Les médias façonnent la compréhension de l'intelligence artificielle (IA) par le public et influencent la manière dont la société interagit avec ces technologies . Pour de nombreuses personnes, en particulier celles qui n'ont pas cherché à approfondir leurs connaissances sur l'IA ailleurs, les plateformes médiatiques constituent une source d'information .
Cela est particulièrement important en Afrique, où les contextes historiques et socioéconomiques tels que l’héritage colonial et le transfert inégal de technologie façonnent la manière dont l’IA est comprise et adoptée .
Par conséquent, la manière dont les médias d’information africains représentent et encadrent l’IA a un impact sur la définition d’un discours public plus large.

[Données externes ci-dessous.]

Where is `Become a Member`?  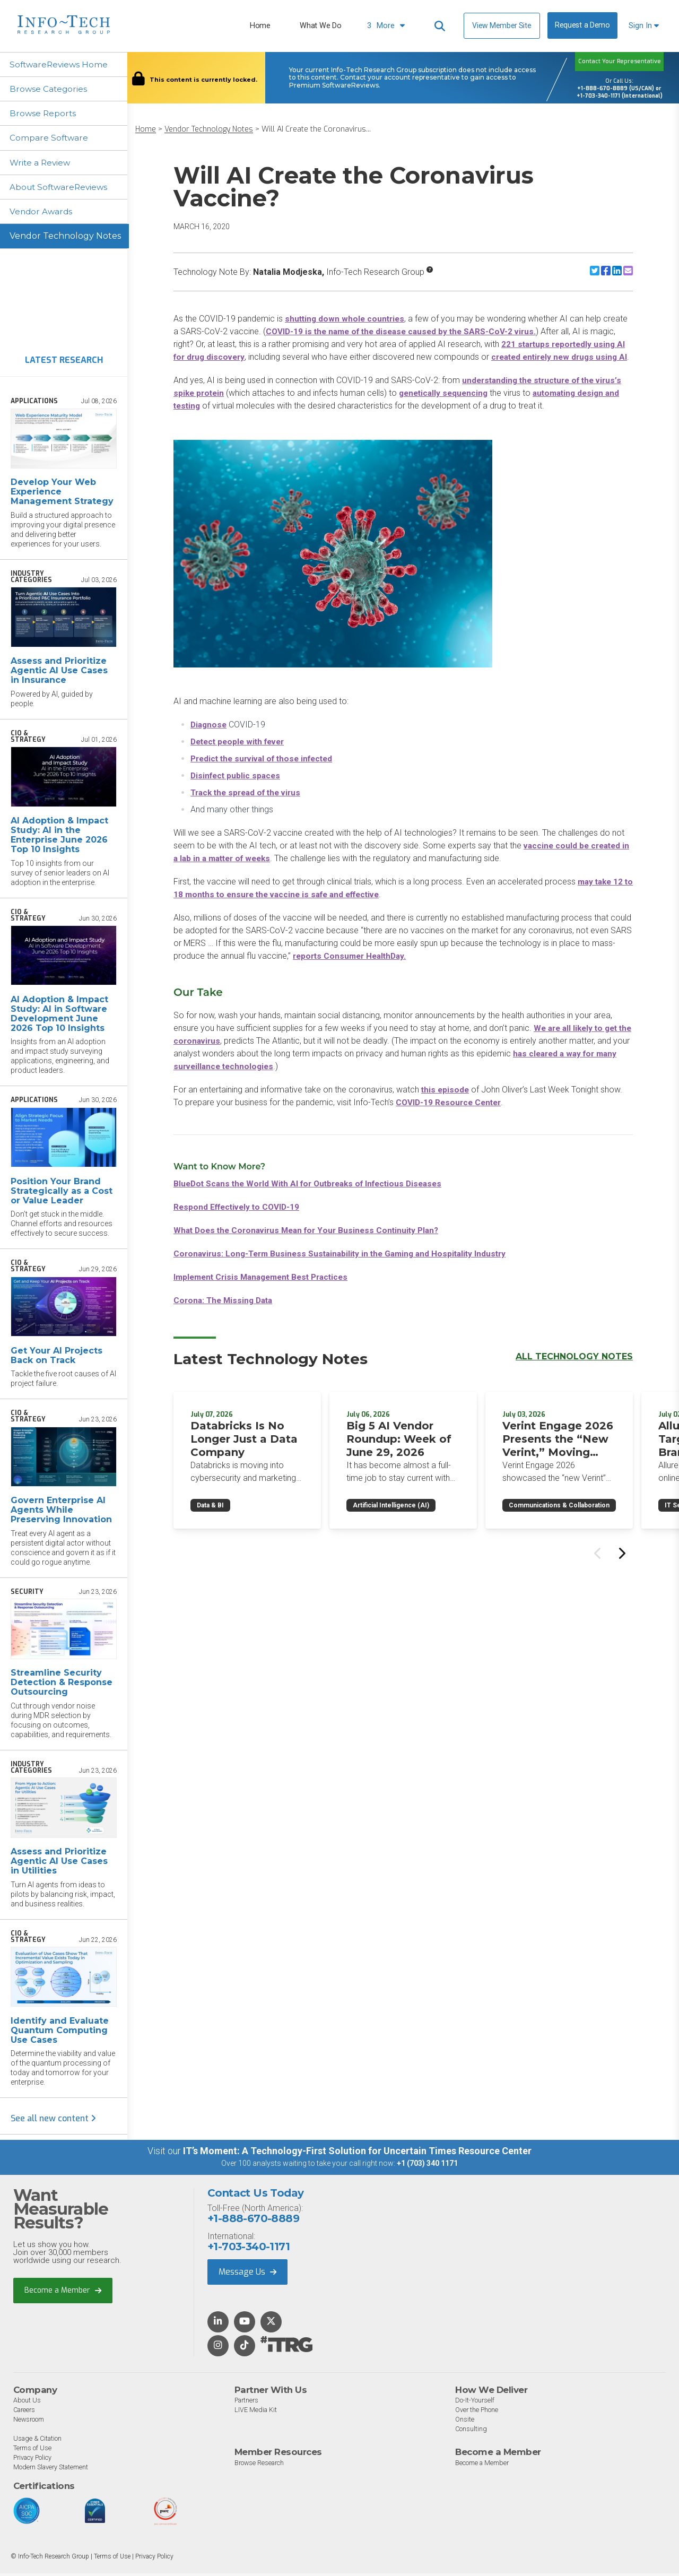 Become a Member is located at coordinates (63, 2293).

Pour étudier la manière dont les médias africains traitent de l'IA, nous, chercheurs en médias, avons analysé 724 articles de presse sur l'IA provenant de 26 pays africains anglophones. Ces articles ont été publiés entre le 1er juin 2022 et le 31 décembre 2023. Nous avons examiné comment ces publications ont contribué à l' engouement suscité par l'IA : enthousiasme démesuré, attentes démesurées et affirmations souvent sensationnalistes sur les capacités de l'intelligence artificielle.

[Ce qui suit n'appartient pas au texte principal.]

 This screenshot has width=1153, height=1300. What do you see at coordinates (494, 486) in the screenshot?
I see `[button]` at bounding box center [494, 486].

On oppose souvent ce battage médiatique à la notion d'« hiver de l'IA ». Il s'agit d'une période de baisse d'intérêt et d'investissement dans les technologies d'IA. Cette tendance cyclique se manifeste depuis l'apparition de l'IA dans les années 1950. Elle se manifeste par un langage exagéré, des opinions excessivement optimistes ou pessimistes et des investissements importants dans l'IA .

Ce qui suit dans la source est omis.